Settling in and basic training
You and your cat will get to know each other with time, but starting with the right basic techniques will be a big help
Getting the rules sorted out from the start is important if you and your cat are going to get along. If you are starting with a new kitten, then all the rules are brand new, but if you have an adult cat you may need to spend some time shaping the cats habits. You can't really 'train' a cat, they are independant animals and will do as they please, but you can do a number of things to encourage desired behaviours and discourage unwanted behaviour.
Punishment for bad behaviour
Cats do not respond to punishment, and using force or shouting will only make your cat scared of you and even more problematic. If you try and stop bad behaviour by shouting directly at the cat or by hitting, all the cat will remember is being shouted at or attacked, but not why. A cat which is happy and confident around reassuring owners will generally be much better behaved and easier to adapt to new rules, so making your cat uncomfortable around you because of punishment will only create new problems.
Instead of punishment, you can use 'interruption' to curb undesirable behaviour. A loud noise, such as a clap, which will momentarily get your cats attention and stop him in his tracks tends to work quite well. Another well known method is to use brief squirts of water from a water pistol.

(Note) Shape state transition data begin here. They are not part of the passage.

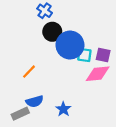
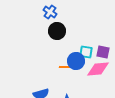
blue circle: (70, 45) -> (76, 61), moved, size x0.7
orange line: (29, 72) -> (66, 67), moved, turned 48

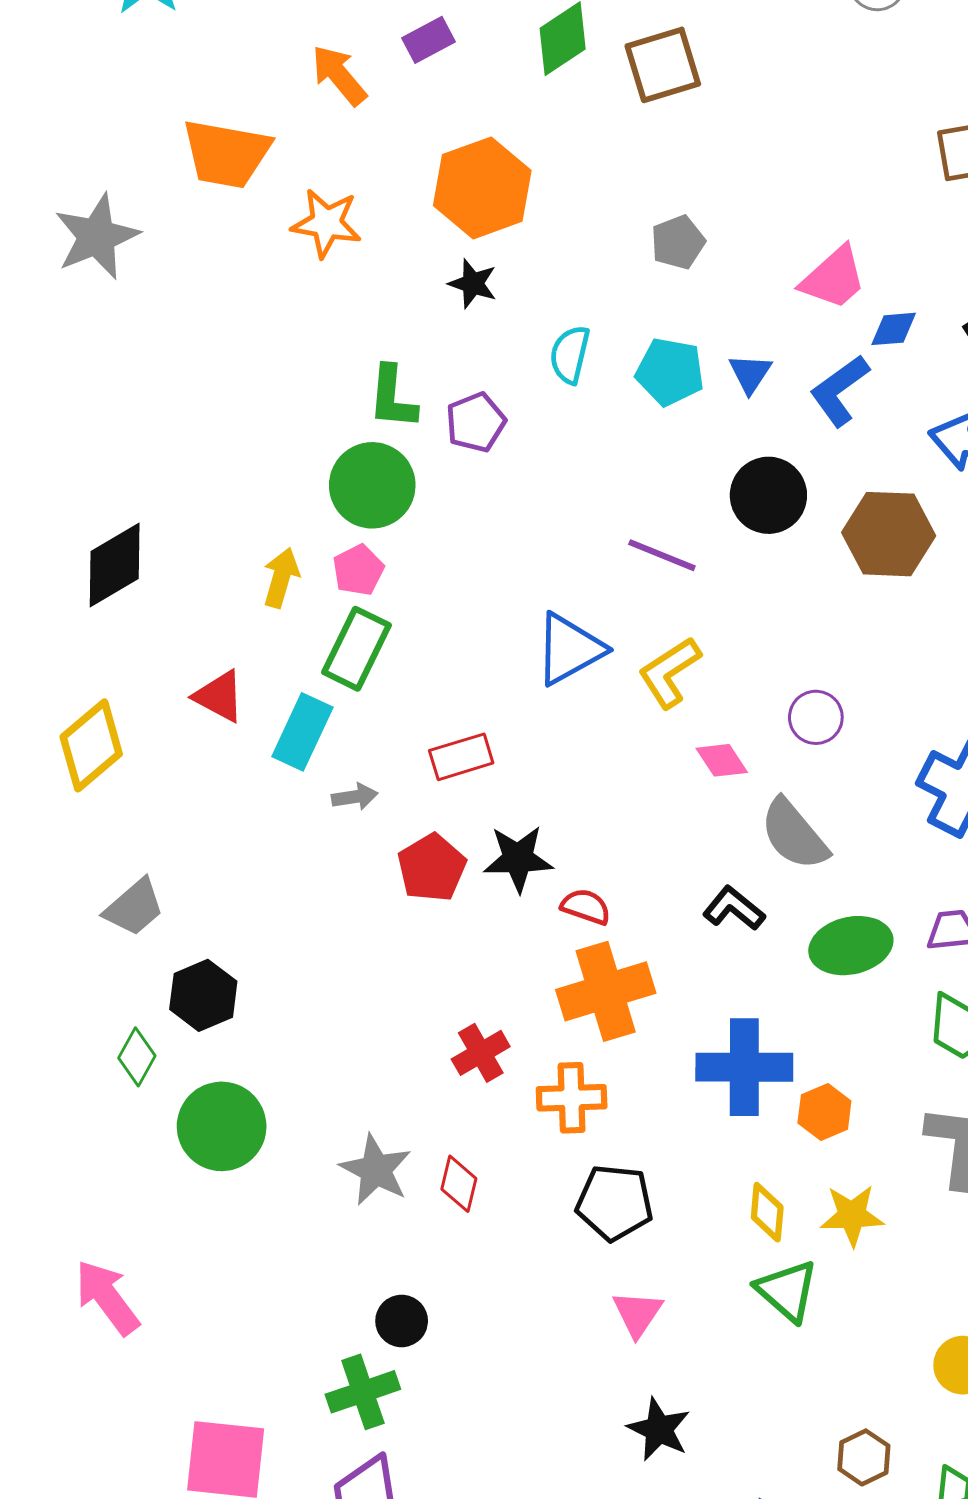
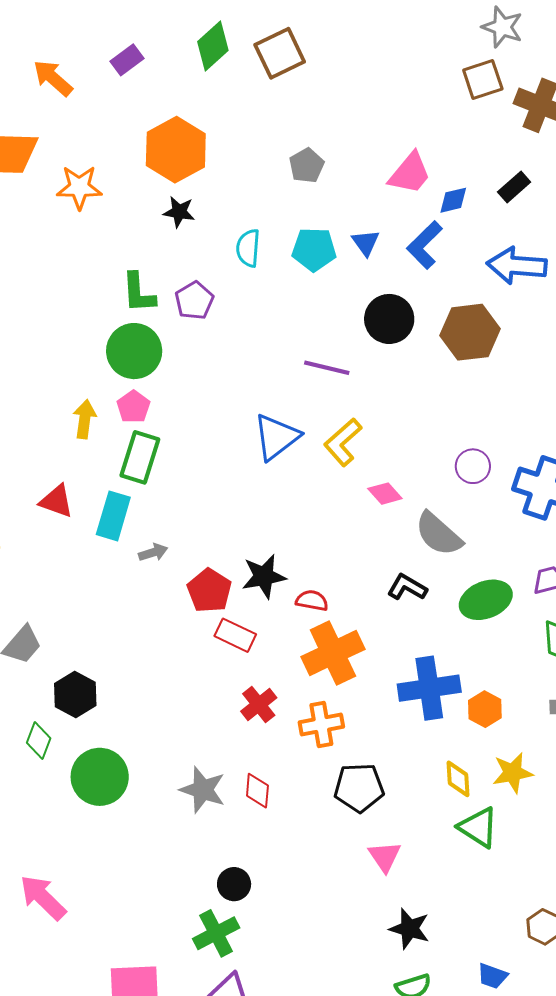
orange arrow: (339, 75) -> (53, 78), moved
purple circle: (816, 717) -> (473, 466), moved
red rectangle: (461, 757) -> (235, 635), moved, turned 51

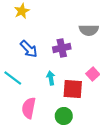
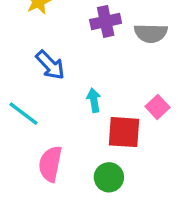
purple cross: (62, 48) -> (106, 21), moved
cyan arrow: (51, 78) -> (94, 100), moved

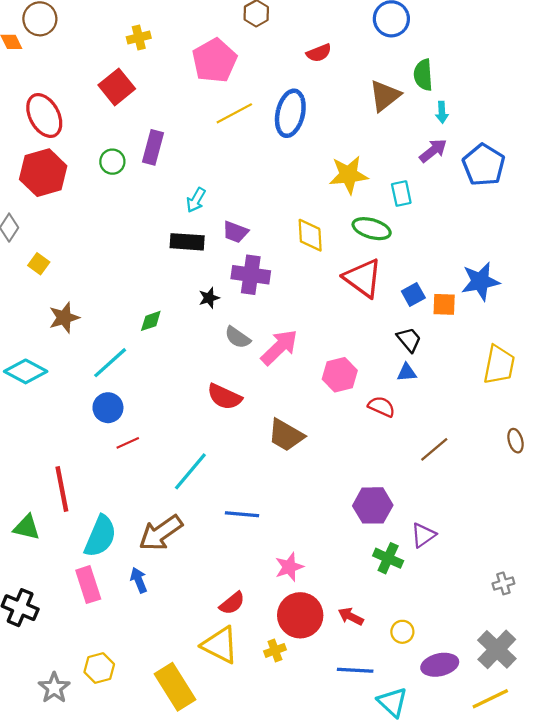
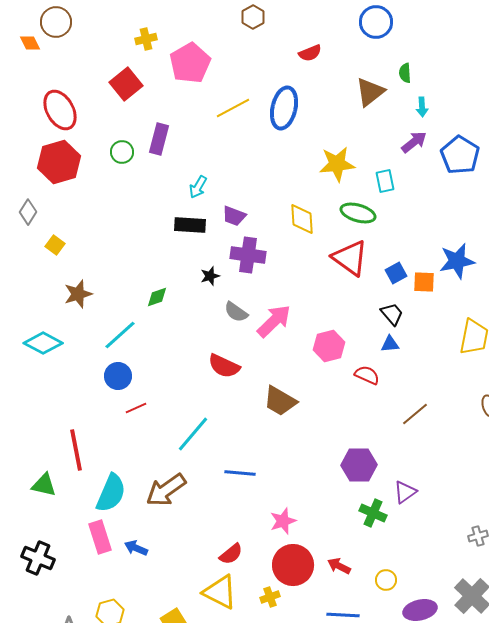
pink pentagon: (215, 61) -> (190, 63), moved
green semicircle: (423, 75) -> (405, 73), size x0.7
blue arrow: (139, 580) -> (136, 548), moved, turned -45

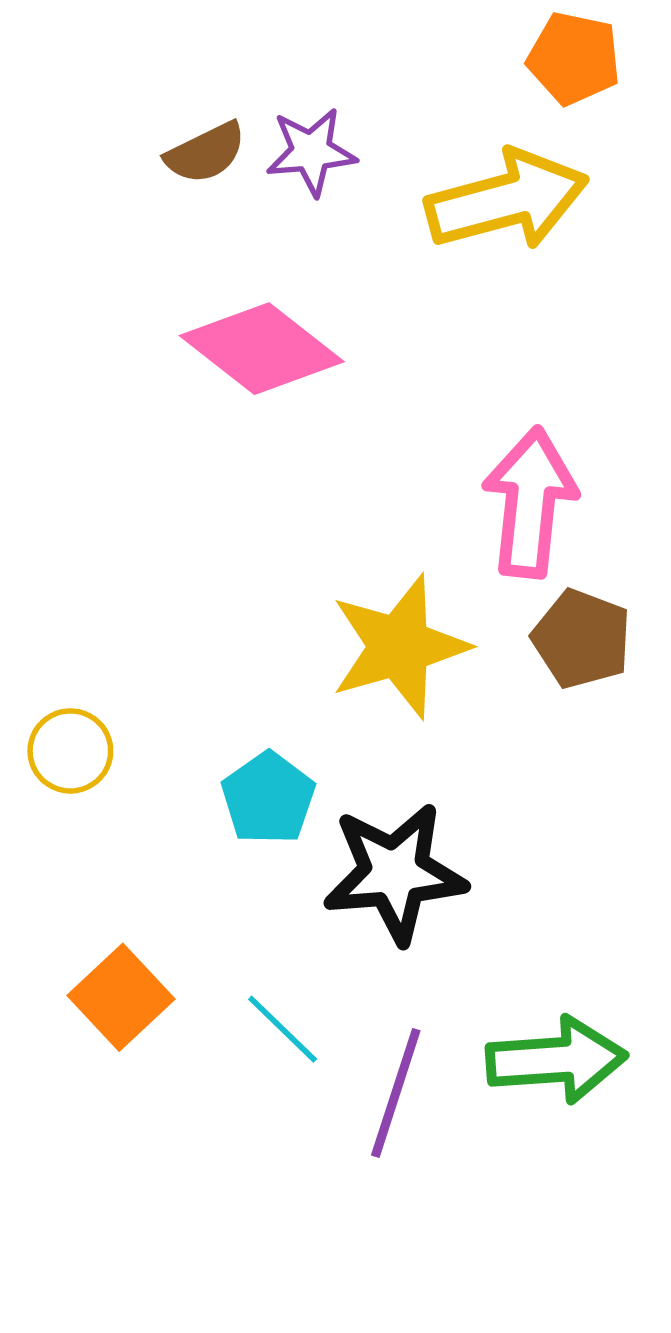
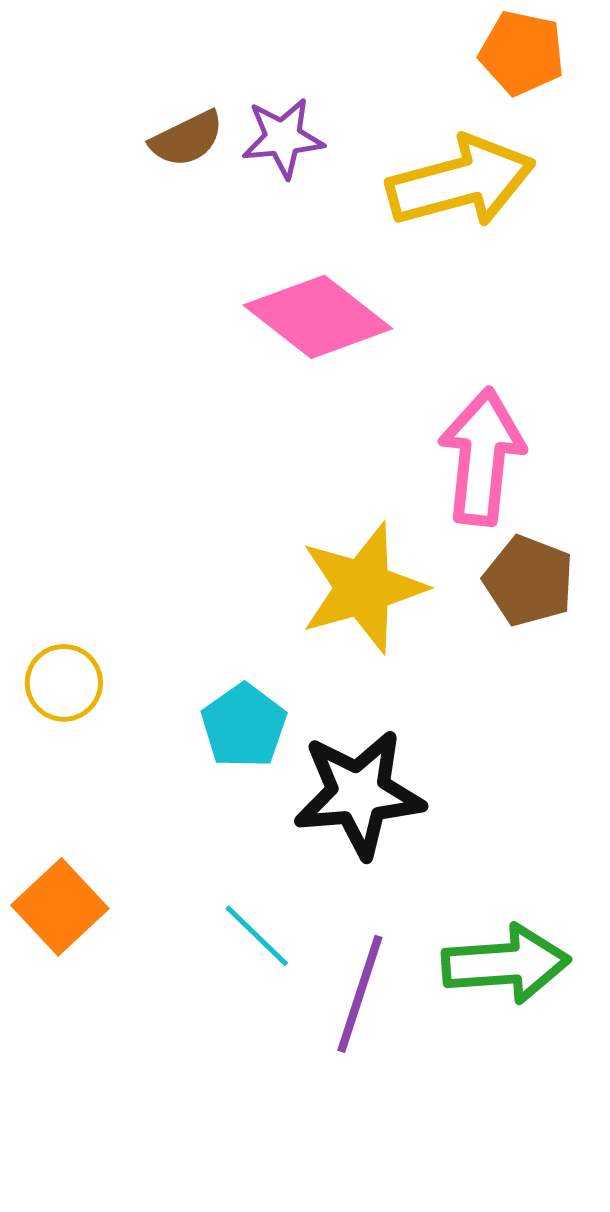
pink diamond: (262, 349) -> (318, 317), moved
orange square: (121, 997) -> (60, 907), moved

The key to both these methods is that the cat should not know that the water squirt or loud noise came from you (which why a clap rather than a shout is used) From the cats perspective, when it carries out the undesired action, something unpleasant but not harmful happens and the event is not connected to you. In the future, your cat will be less likely to carry out the behaviour and most importantly, because the unpleasant event is not connected with you, the cats activities will be altered even when you are not there.

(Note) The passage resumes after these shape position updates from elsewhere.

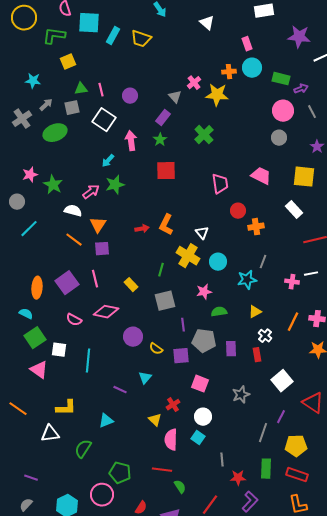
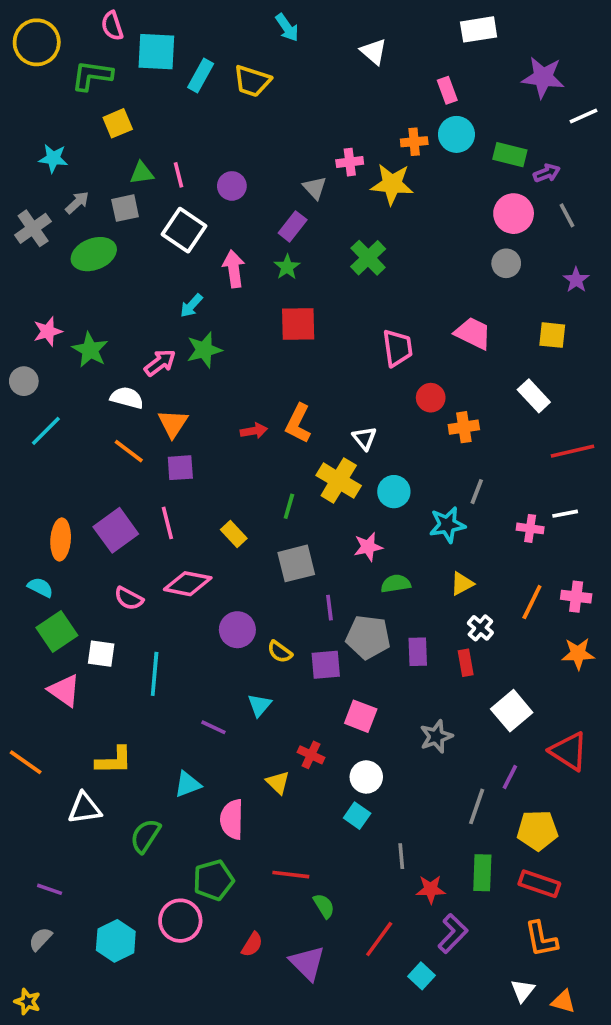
pink cross: (194, 83) -> (350, 162), turned 32
yellow square: (304, 177) -> (552, 335), size x0.7
red cross: (173, 405) -> (311, 755), turned -32
pink semicircle: (171, 440) -> (232, 819), moved
green pentagon: (120, 473) -> (213, 880), turned -30

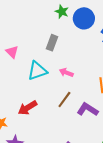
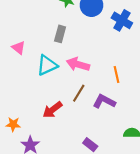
pink arrow: (66, 73) -> (78, 64), size x1.5
red arrow: (27, 108) -> (52, 110), moved

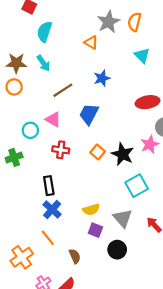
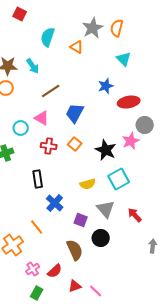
cyan semicircle: (44, 32) -> (48, 37), moved
blue star: (102, 78) -> (106, 86), moved
orange square: (98, 152) -> (75, 144), moved
blue cross: (52, 210) -> (55, 203), moved
yellow semicircle: (91, 210) -> (88, 184), moved
brown semicircle: (75, 256) -> (75, 250), moved, size x1.5

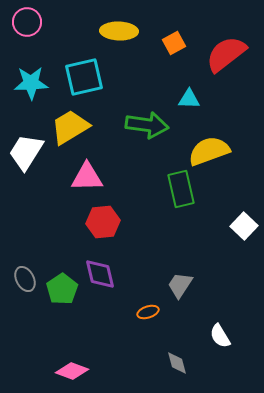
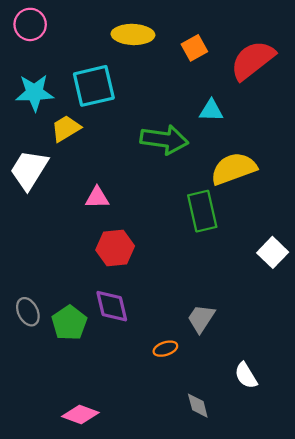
yellow trapezoid: (70, 127) -> (66, 128), moved, size x0.7
pink triangle: (87, 177) -> (97, 198), size x0.7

Treats are a way to reward good behaviour - but not too many!
Equally as good as interruptions are rewards to reinforce desirable behaviours such as using a litter tray or scratching post, coming in when called, or even things like play times or for sitting patiently at a distance whilst owners are eating. Rewarding your cat can be done with affection or with treats, but treats should not be overdone or you risk the cat acting to get food, or getting overfed.
The in's and out's of litter training are described in detail in another article, but a few basics are worth knowing right away. In most cases a cat or kitten will already be used to using a litter tray and providing you have a litter tray which is similar and uses the same litter, there will normally be few problems. Sometimes your new cat or kitten will not use the litter tray at first, this may be just because it has not got used to where everything is. Make sure the tray is accessible, in a safe and private location, and away from eating areas.
If your cat goes to the toilet on the floor, a common response by an owner is to show the cat its waste and punish the cat, this does not work and will simply make the cat less trusting. Instead, try placing your cat in the litter tray after feeding, if he goes to the toilet, give him lots of praise.
Scratching is essential for a cat to keep its claws short and in good health, it is also another way for your cat to mark its scent on objects. Cats need to scratch and you must give them some way of doing so. Scratching posts and mats will be used quite quickly, but your cat may not know that sofas, chairs, carpets and curtains are not the same as scratching posts. If you spot your cat scratching something he shouldn't, clap your hands loudly and he will momentarily stop, when and if he resumes, clap again. Your cat will soon learn not to scratch things. Be careful not to clap too soon, sometimes it looks as if a cat is about to scratch carpet when in fact he is just stretching. If you are teaching your cat about scratching it can help to give lots of praise after your cat has used his scratching post or mat.
It will normally take a week for an initial settling in period, after this time your new cat will be used to the basic house layout, feeding times, and the habits of its owners. Over the next few weeks your cat will discover new places and develop new routines until he is fully comfortable. Even if your cat is normally used to going outside, it should be kept indoors for at least the first week and the first few excursions should be supervised.